§ Exercise materials
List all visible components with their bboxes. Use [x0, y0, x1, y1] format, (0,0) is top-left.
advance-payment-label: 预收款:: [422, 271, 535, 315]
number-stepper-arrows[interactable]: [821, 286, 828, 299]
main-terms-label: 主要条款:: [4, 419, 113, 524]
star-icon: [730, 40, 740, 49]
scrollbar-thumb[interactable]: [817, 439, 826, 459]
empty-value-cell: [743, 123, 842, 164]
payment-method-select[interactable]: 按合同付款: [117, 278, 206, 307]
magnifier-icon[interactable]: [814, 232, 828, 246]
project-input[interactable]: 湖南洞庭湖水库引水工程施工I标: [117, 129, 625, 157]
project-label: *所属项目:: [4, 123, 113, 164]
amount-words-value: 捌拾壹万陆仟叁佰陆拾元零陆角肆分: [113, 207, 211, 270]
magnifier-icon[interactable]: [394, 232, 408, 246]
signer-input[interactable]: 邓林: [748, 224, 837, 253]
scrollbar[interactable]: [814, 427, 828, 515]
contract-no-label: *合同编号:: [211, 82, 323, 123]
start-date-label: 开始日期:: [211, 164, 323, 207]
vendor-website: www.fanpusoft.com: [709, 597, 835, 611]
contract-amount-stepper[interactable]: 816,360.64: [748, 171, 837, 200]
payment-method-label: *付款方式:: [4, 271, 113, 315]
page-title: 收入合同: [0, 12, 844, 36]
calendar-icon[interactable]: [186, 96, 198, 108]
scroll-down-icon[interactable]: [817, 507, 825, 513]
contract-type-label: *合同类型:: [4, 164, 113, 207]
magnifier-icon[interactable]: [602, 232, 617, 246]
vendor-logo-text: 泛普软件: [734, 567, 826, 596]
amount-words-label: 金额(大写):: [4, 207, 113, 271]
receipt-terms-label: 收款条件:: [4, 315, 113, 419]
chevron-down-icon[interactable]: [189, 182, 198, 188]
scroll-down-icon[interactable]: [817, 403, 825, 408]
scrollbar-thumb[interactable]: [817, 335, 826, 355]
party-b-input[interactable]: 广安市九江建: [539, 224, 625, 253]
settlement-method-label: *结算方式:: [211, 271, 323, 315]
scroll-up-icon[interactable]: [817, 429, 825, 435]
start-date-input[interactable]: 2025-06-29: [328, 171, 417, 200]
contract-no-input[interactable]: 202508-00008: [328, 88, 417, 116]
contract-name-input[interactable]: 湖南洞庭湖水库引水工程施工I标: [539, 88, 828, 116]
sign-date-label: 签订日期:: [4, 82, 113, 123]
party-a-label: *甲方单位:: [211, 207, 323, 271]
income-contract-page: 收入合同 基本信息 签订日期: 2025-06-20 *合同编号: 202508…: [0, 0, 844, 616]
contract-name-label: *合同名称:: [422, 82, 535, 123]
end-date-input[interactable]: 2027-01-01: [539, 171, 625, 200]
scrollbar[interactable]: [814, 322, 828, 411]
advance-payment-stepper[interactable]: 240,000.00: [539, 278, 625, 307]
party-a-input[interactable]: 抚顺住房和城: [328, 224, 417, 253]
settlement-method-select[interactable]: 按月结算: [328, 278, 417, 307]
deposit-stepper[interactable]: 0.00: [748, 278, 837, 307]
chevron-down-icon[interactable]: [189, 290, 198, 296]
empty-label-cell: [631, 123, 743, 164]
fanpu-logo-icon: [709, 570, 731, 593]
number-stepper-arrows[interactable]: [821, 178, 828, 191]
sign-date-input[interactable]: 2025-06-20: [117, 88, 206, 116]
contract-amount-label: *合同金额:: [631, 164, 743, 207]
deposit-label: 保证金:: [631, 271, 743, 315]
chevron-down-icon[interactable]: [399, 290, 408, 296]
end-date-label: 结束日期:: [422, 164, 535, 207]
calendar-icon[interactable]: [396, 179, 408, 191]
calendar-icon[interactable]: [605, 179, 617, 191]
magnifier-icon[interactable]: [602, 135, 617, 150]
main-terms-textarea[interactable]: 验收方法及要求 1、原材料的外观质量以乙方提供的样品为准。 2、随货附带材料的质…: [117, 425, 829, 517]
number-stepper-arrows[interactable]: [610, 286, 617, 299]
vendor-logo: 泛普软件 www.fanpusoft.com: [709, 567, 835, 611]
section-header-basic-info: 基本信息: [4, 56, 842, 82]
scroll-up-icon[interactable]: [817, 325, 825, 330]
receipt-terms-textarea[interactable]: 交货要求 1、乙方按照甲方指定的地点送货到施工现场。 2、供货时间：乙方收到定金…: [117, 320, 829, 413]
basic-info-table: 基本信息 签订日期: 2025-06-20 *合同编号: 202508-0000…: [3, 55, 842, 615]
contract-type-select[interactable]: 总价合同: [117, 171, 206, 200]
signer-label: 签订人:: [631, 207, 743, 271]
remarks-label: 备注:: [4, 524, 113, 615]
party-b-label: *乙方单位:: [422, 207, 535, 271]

§ Prompt
Output the listing in full. Leave every line unchanged.

§ Output for this exercise
List all visible components with their bboxes. Use [x0, y0, x1, y1] format, (0,0) is top-left.
advance-payment-label: 预收款:: [422, 271, 535, 315]
number-stepper-arrows[interactable]: [821, 286, 828, 299]
main-terms-label: 主要条款:: [4, 419, 113, 524]
star-icon: [730, 40, 740, 49]
scrollbar-thumb[interactable]: [817, 439, 826, 459]
empty-value-cell: [743, 123, 842, 164]
payment-method-select[interactable]: 按合同付款: [117, 278, 206, 307]
magnifier-icon[interactable]: [814, 232, 828, 246]
project-input[interactable]: 湖南洞庭湖水库引水工程施工I标: [117, 129, 625, 157]
project-label: *所属项目:: [4, 123, 113, 164]
amount-words-value: 捌拾壹万陆仟叁佰陆拾元零陆角肆分: [113, 207, 211, 270]
magnifier-icon[interactable]: [394, 232, 408, 246]
signer-input[interactable]: 邓林: [748, 224, 837, 253]
scrollbar[interactable]: [814, 427, 828, 515]
contract-no-label: *合同编号:: [211, 82, 323, 123]
start-date-label: 开始日期:: [211, 164, 323, 207]
vendor-website: www.fanpusoft.com: [709, 597, 835, 611]
contract-amount-stepper[interactable]: 816,360.64: [748, 171, 837, 200]
payment-method-label: *付款方式:: [4, 271, 113, 315]
page-title: 收入合同: [0, 12, 844, 36]
calendar-icon[interactable]: [186, 96, 198, 108]
scroll-down-icon[interactable]: [817, 507, 825, 513]
contract-type-label: *合同类型:: [4, 164, 113, 207]
magnifier-icon[interactable]: [602, 232, 617, 246]
vendor-logo-text: 泛普软件: [734, 567, 826, 596]
amount-words-label: 金额(大写):: [4, 207, 113, 271]
receipt-terms-label: 收款条件:: [4, 315, 113, 419]
chevron-down-icon[interactable]: [189, 182, 198, 188]
scroll-down-icon[interactable]: [817, 403, 825, 408]
scrollbar-thumb[interactable]: [817, 335, 826, 355]
party-b-input[interactable]: 广安市九江建: [539, 224, 625, 253]
settlement-method-label: *结算方式:: [211, 271, 323, 315]
scroll-up-icon[interactable]: [817, 429, 825, 435]
start-date-input[interactable]: 2025-06-29: [328, 171, 417, 200]
contract-no-input[interactable]: 202508-00008: [328, 88, 417, 116]
contract-name-input[interactable]: 湖南洞庭湖水库引水工程施工I标: [539, 88, 828, 116]
sign-date-label: 签订日期:: [4, 82, 113, 123]
party-a-label: *甲方单位:: [211, 207, 323, 271]
income-contract-page: 收入合同 基本信息 签订日期: 2025-06-20 *合同编号: 202508…: [0, 0, 844, 616]
contract-name-label: *合同名称:: [422, 82, 535, 123]
end-date-input[interactable]: 2027-01-01: [539, 171, 625, 200]
scrollbar[interactable]: [814, 322, 828, 411]
advance-payment-stepper[interactable]: 240,000.00: [539, 278, 625, 307]
party-a-input[interactable]: 抚顺住房和城: [328, 224, 417, 253]
settlement-method-select[interactable]: 按月结算: [328, 278, 417, 307]
deposit-stepper[interactable]: 0.00: [748, 278, 837, 307]
chevron-down-icon[interactable]: [189, 290, 198, 296]
empty-label-cell: [631, 123, 743, 164]
fanpu-logo-icon: [709, 570, 731, 593]
number-stepper-arrows[interactable]: [821, 178, 828, 191]
sign-date-input[interactable]: 2025-06-20: [117, 88, 206, 116]
contract-amount-label: *合同金额:: [631, 164, 743, 207]
deposit-label: 保证金:: [631, 271, 743, 315]
chevron-down-icon[interactable]: [399, 290, 408, 296]
end-date-label: 结束日期:: [422, 164, 535, 207]
calendar-icon[interactable]: [396, 179, 408, 191]
calendar-icon[interactable]: [605, 179, 617, 191]
magnifier-icon[interactable]: [602, 135, 617, 150]
main-terms-textarea[interactable]: 验收方法及要求 1、原材料的外观质量以乙方提供的样品为准。 2、随货附带材料的质…: [117, 425, 829, 517]
number-stepper-arrows[interactable]: [610, 286, 617, 299]
vendor-logo: 泛普软件 www.fanpusoft.com: [709, 567, 835, 611]
section-header-basic-info: 基本信息: [4, 56, 842, 82]
scroll-up-icon[interactable]: [817, 325, 825, 330]
receipt-terms-textarea[interactable]: 交货要求 1、乙方按照甲方指定的地点送货到施工现场。 2、供货时间：乙方收到定金…: [117, 320, 829, 413]
basic-info-table: 基本信息 签订日期: 2025-06-20 *合同编号: 202508-0000…: [3, 55, 842, 615]
contract-type-select[interactable]: 总价合同: [117, 171, 206, 200]
signer-label: 签订人:: [631, 207, 743, 271]
remarks-label: 备注:: [4, 524, 113, 615]
party-b-label: *乙方单位:: [422, 207, 535, 271]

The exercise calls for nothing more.